En esta ocasión los exgobernantes iberoamericanos se han manifestado específicamente en respaldo de la iniciativa del secretario general de la OEA, Luis Almagro, de invocar la Carta Democrática Interamericana para ayudar a Venezuela a restablecer la democracia. Los 25 exmandatarios se pronunciaron por primera vez en solidaridad con el pueblo venezolano, en abril del 2015, en Panamá, en ocasión de la VII Cumbre Iberoamericana; y a principios de mayo recién pasado lo hicieron para expresar su “grave preocupación por la ruptura del orden constitucional” en Venezuela.
Los exjefes de Estado y de Gobierno de España y América Latina que impulsan la solidaridad con Venezuela, forman parte de la Iniciativa Democrática de España y las Américas (IDEA), un foro internacional no gubernamental en el que también participan académicos, editores de diarios y otras personalidades, unidos según dicen ellos mismos para promover, defender y sostener la democracia en tanto que derecho de los pueblos que debe ser garantizado por los gobiernos.
Los exmandatarios sostienen que “la única posibilidad de restablecimiento de la democracia y de una efectiva garantía de los derechos políticos, económicos y sociales de los venezolanos, pasa por el rescate del principio y sistema de separación de poderes (…); la inmediata liberación de todos los presos políticos” y “la garantía del derecho del pueblo a su participación democrática mediante referendos y el respeto a las decisiones de la Asamblea Nacional, depositaria de la soberanía popular en toda democracia”.

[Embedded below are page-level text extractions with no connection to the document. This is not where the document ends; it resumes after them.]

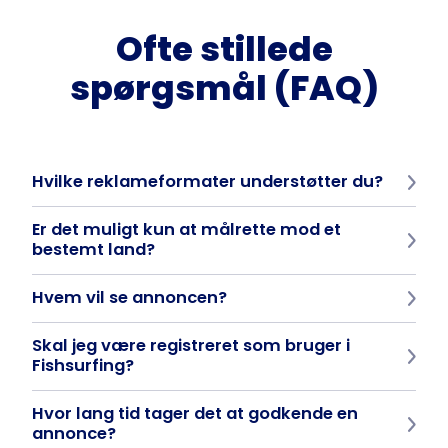
Ofte stillede
spørgsmål (FAQ)
Hvilke reklameformater understøtter du?
PNG-, JPEG- eller MP4-video i op til 15 sekunder.
Er det muligt kun at målrette mod et
bestemt land?
Ja, annoncering kan begrænses til udvalgte lande.
Hvem vil se annoncen?
Aktive brugere af Fishsurfing-appen - fiskere fra hele verden, i
Skal jeg være registreret som bruger i
henhold til din målretning.
Fishsurfing?
Nej, du skal bare tilmelde dig direkte til Fishsurfing Business
Hvor lang tid tager det at godkende en
Manager, hvor du kan oprette en virksomhedskonto og
administrere dine kampagner selvstændigt.
annonce?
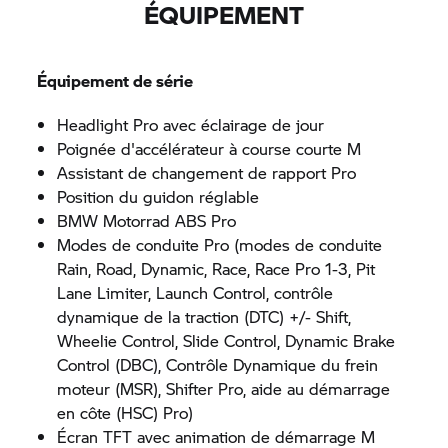
ÉQUIPEMENT
Équipement de série
Headlight Pro avec éclairage de jour
Poignée d'accélérateur à course courte M
Assistant de changement de rapport Pro
Position du guidon réglable
BMW Motorrad
ABS Pro
Modes de conduite Pro (modes de conduite
Rain, Road, Dynamic, Race, Race Pro 1-3, Pit
Lane Limiter, Launch Control, contrôle
dynamique de la traction (DTC) +/- Shift,
Wheelie Control, Slide Control, Dynamic Brake
Control (DBC), Contrôle Dynamique du frein
moteur (MSR), Shifter Pro, aide au démarrage
en côte (HSC) Pro)
Écran TFT avec animation de démarrage M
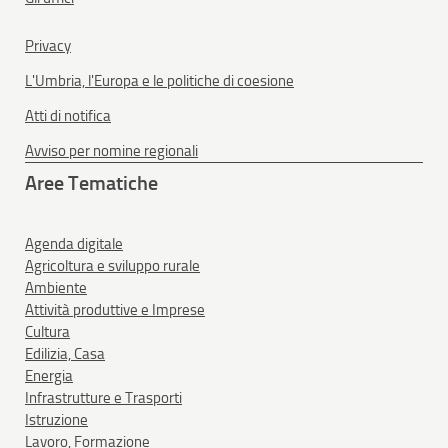
Privacy
L'Umbria, l'Europa e le politiche di coesione
Atti di notifica
Avviso per nomine regionali
Aree Tematiche
Agenda digitale
Agricoltura e sviluppo rurale
Ambiente
Attività produttive e Imprese
Cultura
Edilizia, Casa
Energia
Infrastrutture e Trasporti
Istruzione
Lavoro, Formazione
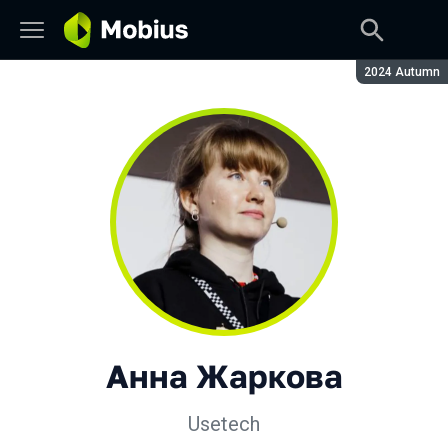
Сезон:
2024 Autumn
Анна Жаркова
Usetech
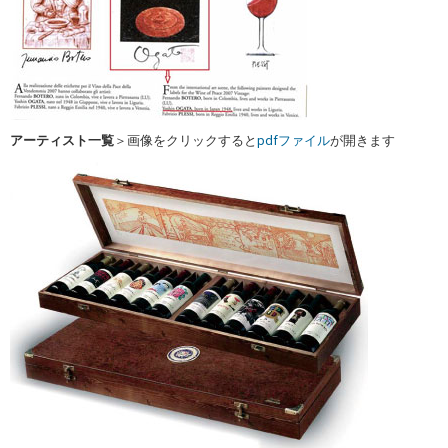
アーティスト一覧
＞画像をクリックすると
pdfファイル
が開きます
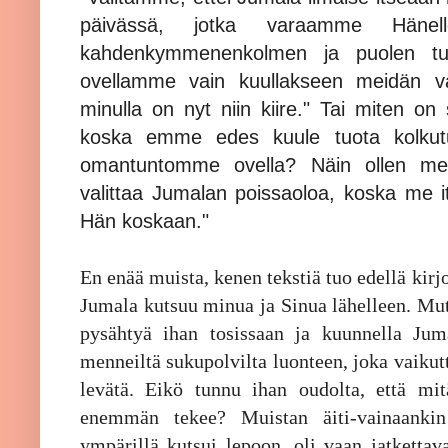
päivässä, jotka varaamme Häne
kahdenkymmenenkolmen ja puolen tunn
ovellamme vain kuullakseen meidän va
minulla on nyt niin kiire." Tai miten on
koska emme edes kuule tuota kolku
omantuntomme ovella? Näin ollen meil
valittaa Jumalan poissaoloa, koska me
Hän koskaan."
En enää muista, kenen tekstiä tuo edellä kirj
Jumala kutsuu minua ja Sinua lähelleen. Mut
pysähtyä ihan tosissaan ja kuunnella Juma
menneiltä sukupolvilta luonteen, joka vaiku
levätä. Eikö tunnu ihan oudolta, että mi
enemmän tekee? Muistan äiti-vainaanki
ympärillä kutsui lepoon, oli vaan jatkettav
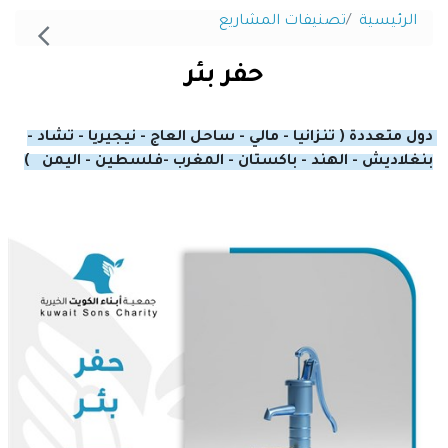
الرئيسية
تصنيفات المشاريع
حفر بئر
دول متعددة ( تنزانيا - مالي - ساحل العاج - نيجيريا - تشاد - 
بنغلاديش - الهند - باكستان - المغرب -فلسطين - اليمن   )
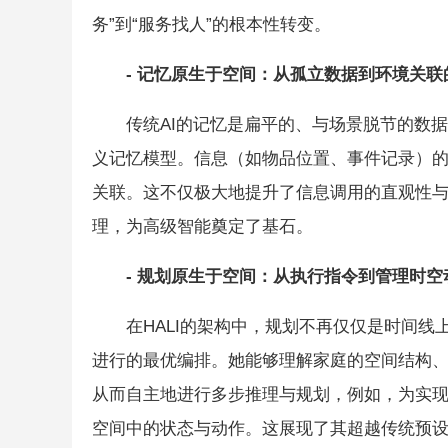
务”到“服务找人”的根本性转变。
-
记忆原生于空间：从孤立数据到环境关联
传统AI的记忆是扁平的、与场景脱节的数据
义记忆模型。信息（如物品位置、事件记录）
关联。这不仅极大地提升了信息调用的直观性与准
理，为高级智能奠定了基石。
-
规划原生于空间：从执行指令到管理时空
在HALI的架构中，规划不再仅仅是时间
进行的最优编排。她能够理解家庭的空间结构
从而自主地进行多步推理与规划，例如，为实现
空间中的状态与动作。这展现了其超越传统预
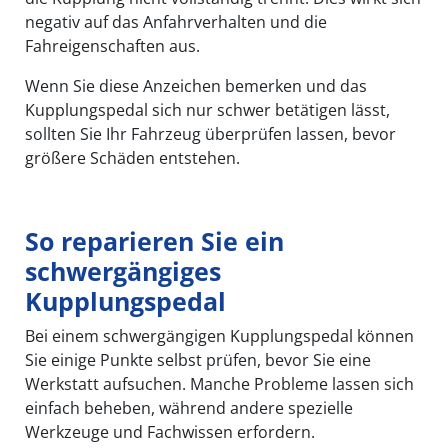
negativ auf das Anfahrverhalten und die
Fahreigenschaften aus.
Wenn Sie diese Anzeichen bemerken und das
Kupplungspedal sich nur schwer betätigen lässt,
sollten Sie Ihr Fahrzeug überprüfen lassen, bevor
größere Schäden entstehen.
So reparieren Sie ein
schwergängiges
Kupplungspedal
Bei einem schwergängigen Kupplungspedal können
Sie einige Punkte selbst prüfen, bevor Sie eine
Werkstatt aufsuchen. Manche Probleme lassen sich
einfach beheben, während andere spezielle
Werkzeuge und Fachwissen erfordern.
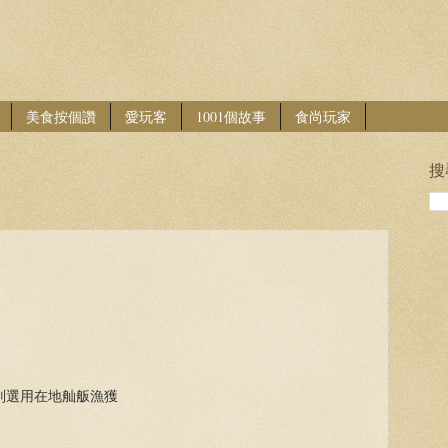
美食按個讚
愛玩客
1001個故事
食尚玩家
搜
別選用在地舢舨漁獲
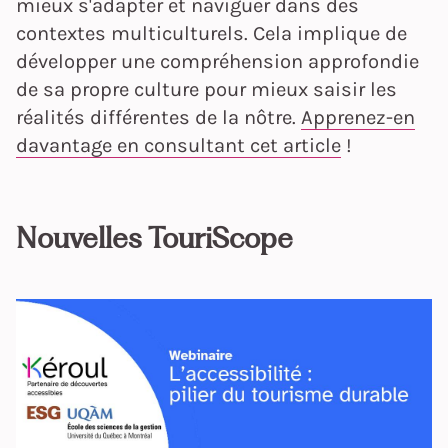
mieux s'adapter et naviguer dans des
contextes multiculturels. Cela implique de
développer une compréhension approfondie
de sa propre culture pour mieux saisir les
réalités différentes de la nôtre.
Apprenez-en
davantage en consultant cet article
!
Nouvelles TouriScope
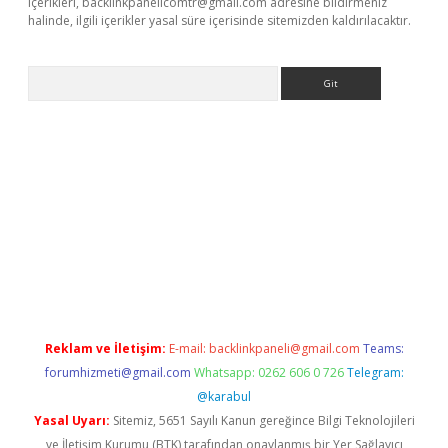
içerikleri,
backlinkpanelicomtr@gmail.com
adresine bildirmeniz
halinde, ilgili içerikler yasal süre içerisinde sitemizden kaldırılacaktır.
Arama
ş
Reklam ve İletişim:
E-mail:
backlinkpaneli@gmail.com
Teams:
forumhizmeti@gmail.com
Whatsapp: 0262 606 0 726
Telegram:
@karabul
Yasal Uyarı:
Sitemiz, 5651 Sayılı Kanun gereğince Bilgi Teknolojileri
ve İletişim Kurumu (BTK) tarafından onaylanmış bir Yer Sağlayıcı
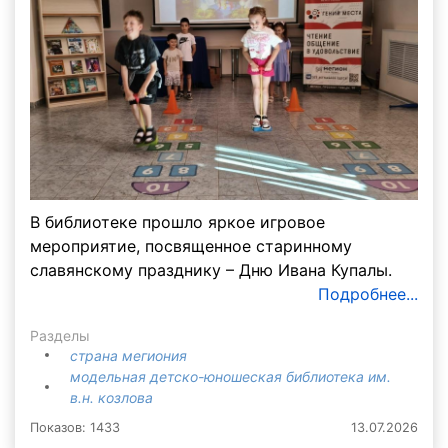
В библиотеке прошло яркое игровое
мероприятие, посвященное старинному
славянскому празднику – Дню Ивана Купалы.
Подробнее...
Разделы
страна мегиония
модельная детско-юношеская библиотека им.
в.н. козлова
Показов: 1433
13.07.2026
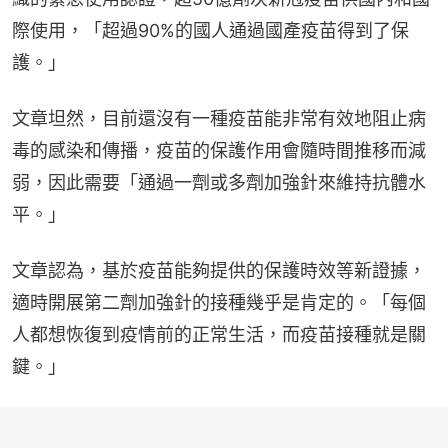
際使用，「超過90%的國人通過國產疫苗得到了保
護。」
文章坦然，目前還沒有一種疫苗能非常有效地阻止病
毒的感染和傳播，疫苗的保護作用會隨時間推移而減
弱，因此需要「通過一劑或多劑加強針來維持抗體水
平。」
文章認為，基於疫苗能夠提供的保護時效等新證據，
適時開展第二劑加強針的接種幾乎是肯定的。「每個
人都想恢復到疫情前的正常生活，而疫苗接種就是關
鍵。」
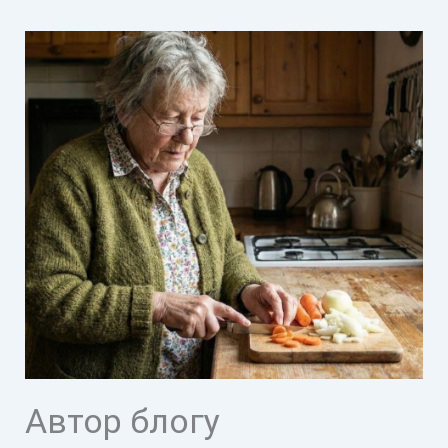
Автор блогу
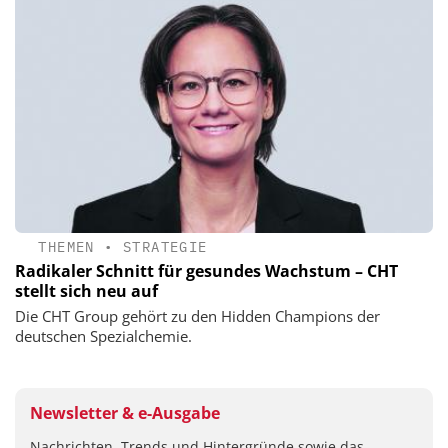
THEMEN
•
STRATEGIE
Radikaler Schnitt für gesundes Wachstum – CHT
stellt sich neu auf
Die CHT Group gehört zu den Hidden Champions der
deutschen Spezialchemie.
Newsletter & e-Ausgabe
Nachrichten, Trends und Hintergründe sowie das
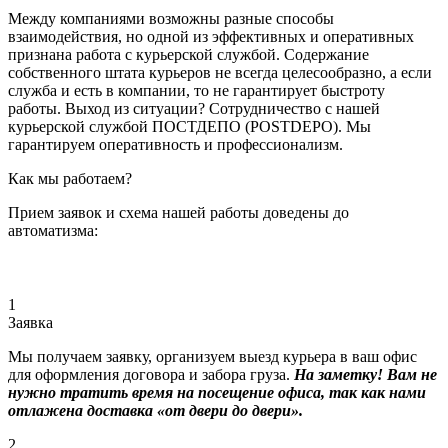
Между компаниями возможны разные способы
взаимодействия, но одной из эффективных и оперативных
признана работа с курьерской службой. Содержание
собственного штата курьеров не всегда целесообразно, а если
служба и есть в компании, то не гарантирует быстроту
работы. Выход из ситуации? Сотрудничество с нашей
курьерской службой ПОСТДЕПО (POSTDEPO). Мы
гарантируем оперативность и профессионализм.
Как мы работаем?
Прием заявок и схема нашей работы доведены до
автоматизма:
1
Заявка
Мы получаем заявку, организуем выезд курьера в ваш офис
для оформления договора и забора груза.
На заметку! Вам не
нужно тратить время на посещение офиса, так как нами
отлажена доставка «от двери до двери».
2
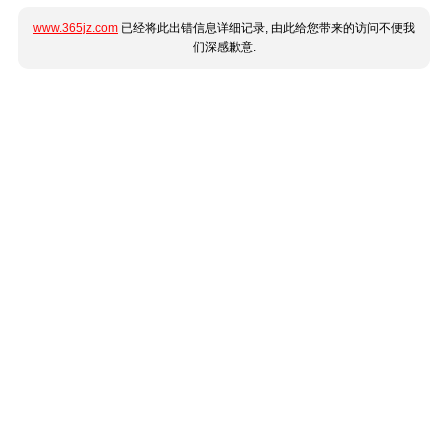
www.365jz.com
已经将此出错信息详细记录, 由此给您带来的访问不便我
们深感歉意.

Es de lamentar que entre los exjefes de Estado y de Gobierno solidarios con Venezuela, no hay ninguno de Nicaragua, mientras que el gobierno del presidente inconstitucional Daniel Ortega es un activo, ardiente e incondicional defensor del régimen chavista antidemocrático de Nicolás Maduro.
En realidad, el único expresidente de Nicaragua que podría —y debería— firmar esas declaraciones de los exmandatarios iberoamericanos democráticos es don Enrique Bolaños, pero por razones que ignoramos no lo ha hecho. La expresidenta Violeta Barrios de Chamorro no puede hacerlo, por su situación de salud, mientras que el expresidente Arnoldo Alemán está descalificado para formar parte de esa comunidad de exmandatarios democráticos, por haber ayudado a Daniel Ortega a restablecer la dictadura en Nicaragua.
Es penoso que Nicaragua no participe en el movimiento de exgobernantes que abogan por la democracia venezolana. Y también es una ingratitud, ya que el pueblo nicaragüense recibió de la comunidad internacional una gran solidaridad que fue indispensable para salir de las dos dictaduras anteriores.